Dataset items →
++++
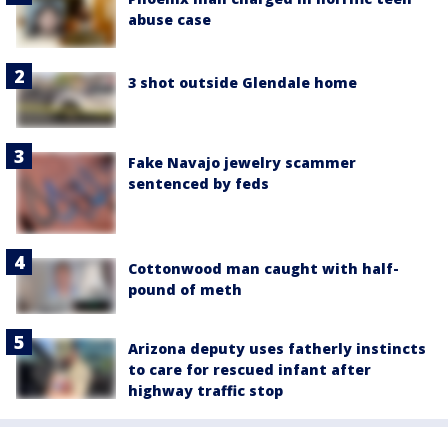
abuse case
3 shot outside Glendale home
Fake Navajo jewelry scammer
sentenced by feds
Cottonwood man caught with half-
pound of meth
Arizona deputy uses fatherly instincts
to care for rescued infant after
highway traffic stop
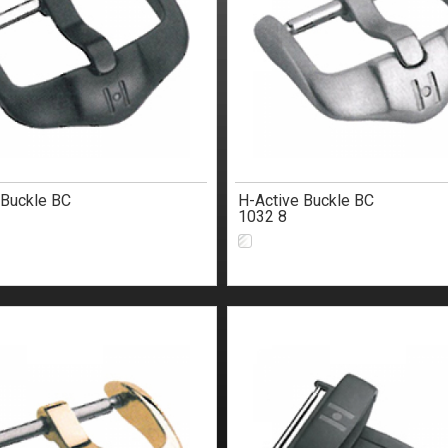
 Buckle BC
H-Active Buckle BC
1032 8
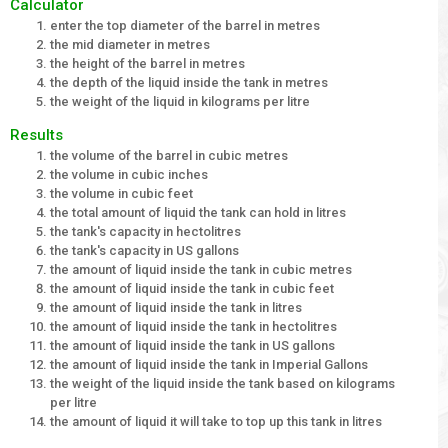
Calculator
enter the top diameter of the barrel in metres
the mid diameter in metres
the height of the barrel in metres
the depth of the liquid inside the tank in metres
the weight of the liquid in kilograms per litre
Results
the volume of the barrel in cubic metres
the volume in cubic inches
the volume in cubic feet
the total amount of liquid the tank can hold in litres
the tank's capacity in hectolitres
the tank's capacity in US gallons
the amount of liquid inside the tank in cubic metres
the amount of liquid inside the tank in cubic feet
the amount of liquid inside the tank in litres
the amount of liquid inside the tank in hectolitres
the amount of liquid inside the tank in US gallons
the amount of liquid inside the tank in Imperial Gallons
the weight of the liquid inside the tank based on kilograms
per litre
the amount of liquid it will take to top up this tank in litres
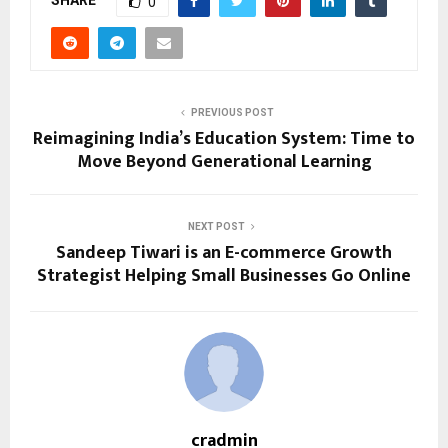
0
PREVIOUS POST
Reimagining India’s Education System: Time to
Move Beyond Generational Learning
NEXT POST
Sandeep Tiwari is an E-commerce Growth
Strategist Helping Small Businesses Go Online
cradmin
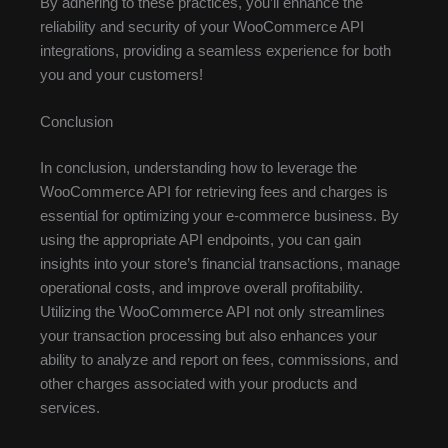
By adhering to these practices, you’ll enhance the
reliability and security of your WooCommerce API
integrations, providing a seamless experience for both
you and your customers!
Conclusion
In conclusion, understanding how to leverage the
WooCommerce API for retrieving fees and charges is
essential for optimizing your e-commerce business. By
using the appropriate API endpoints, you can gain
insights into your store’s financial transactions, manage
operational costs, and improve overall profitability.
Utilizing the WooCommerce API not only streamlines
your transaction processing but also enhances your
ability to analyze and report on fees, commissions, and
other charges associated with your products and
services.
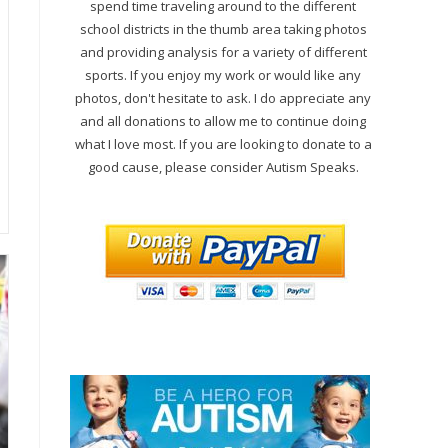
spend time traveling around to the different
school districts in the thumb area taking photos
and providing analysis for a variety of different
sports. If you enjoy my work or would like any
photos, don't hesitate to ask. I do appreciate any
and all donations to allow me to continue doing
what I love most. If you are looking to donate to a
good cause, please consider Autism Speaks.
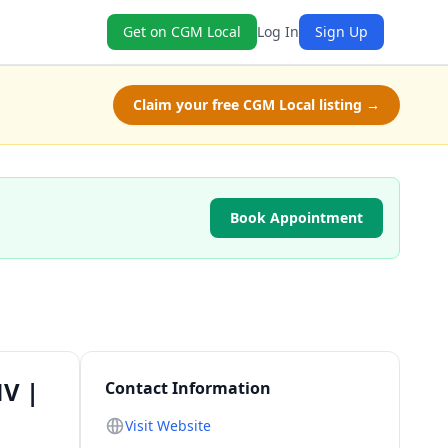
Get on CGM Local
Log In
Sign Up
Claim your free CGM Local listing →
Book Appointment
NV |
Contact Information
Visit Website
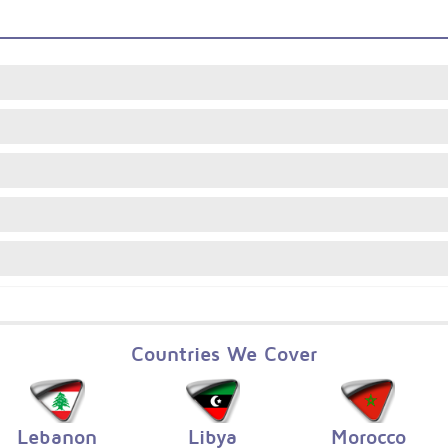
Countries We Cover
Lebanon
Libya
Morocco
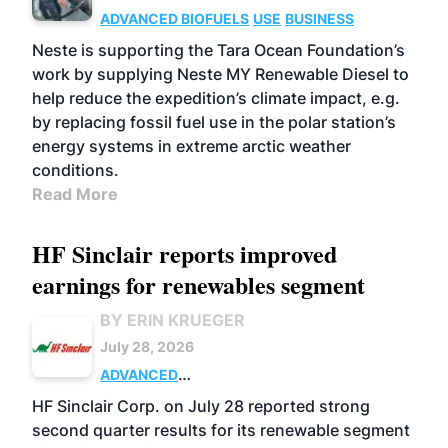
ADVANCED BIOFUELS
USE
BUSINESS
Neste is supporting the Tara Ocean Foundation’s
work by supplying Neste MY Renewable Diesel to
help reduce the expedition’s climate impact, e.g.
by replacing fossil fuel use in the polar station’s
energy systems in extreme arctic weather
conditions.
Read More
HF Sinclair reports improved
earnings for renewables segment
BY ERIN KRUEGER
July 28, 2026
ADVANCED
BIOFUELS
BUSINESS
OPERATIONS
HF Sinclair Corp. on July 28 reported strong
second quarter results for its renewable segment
++++
WHAT YOU WILL DO → Quote only the lines from the one containing "earnings for renewables segment" through the final line of the records, with both ends included.

THE COMPLETED TASK →
earnings for renewables segment
BY ERIN KRUEGER
July 28, 2026
ADVANCED
BIOFUELS
BUSINESS
OPERATIONS
HF Sinclair Corp. on July 28 reported strong
second quarter results for its renewable segment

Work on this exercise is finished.